Lesson 4: network debugging skills are paramount. If you don’t know what’s going on in your network infrastructure, you’re overwhelmed. But to debug thousands of microservices, it’s not enough to check router logs; you also need to know how the different elements fit together in depth. This task was made all the more difficult for Roblox as it built its entire infrastructure on its own custom server hardware. There was also a circular dependency between the monitoring systems of Roblox and Consul. Subsequently, Roblox removed this dependency and extended its telemetry to provide better visibility into Consul and BoltDB performance, as well as traffic patterns between Roblox and Consul services.

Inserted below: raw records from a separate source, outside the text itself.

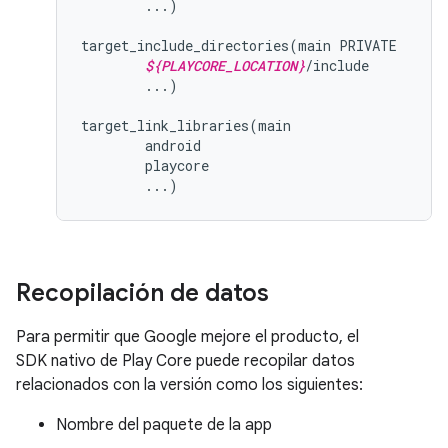
        ...)

target_include_directories(main PRIVATE

${PLAYCORE_LOCATION}
/include

        ...)

target_link_libraries(main

        android

        playcore

Recopilación de datos
Para permitir que Google mejore el producto, el
SDK nativo de Play Core puede recopilar datos
relacionados con la versión como los siguientes:
Nombre del paquete de la app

Transparency with customers in the event of breakdowns
It’s not enough to say “we were down, we’re back online”. It is important to explain precisely what happened. Yes, it took Roblox over two months to deliver this review. But, the document they produced, detailing the issues, showing the false starts, and describing how the engineering teams from Roblox and HashiCorp worked together to resolve the issues, is truly invaluable. It gives confidence in Roblox, in HashiCorp and in their engineering teams. When I emailed HashiCorp Public Relations, they replied, “Because of the critical role our software plays in our customers’ environments, we actively work with them to provide recommended best practices and proactive advice for the architecture of their environments”. Hopefully your critical infrastructure provider will be as well prepared when your next outage occurs.
Clearly, Roblox has overstepped the bounds of what HashiStack can offer, but the good news is that they understood the issues and eventually fixed them. Solving a breakdown in three days is not exceptional. However, given the size and complexity of Roblox’s infrastructure, this is quite a remarkable accomplishment. And there are lessons to be learned from this experience, even for less complex environments, where a software library can still hide a low-level bug that might suddenly come to light later.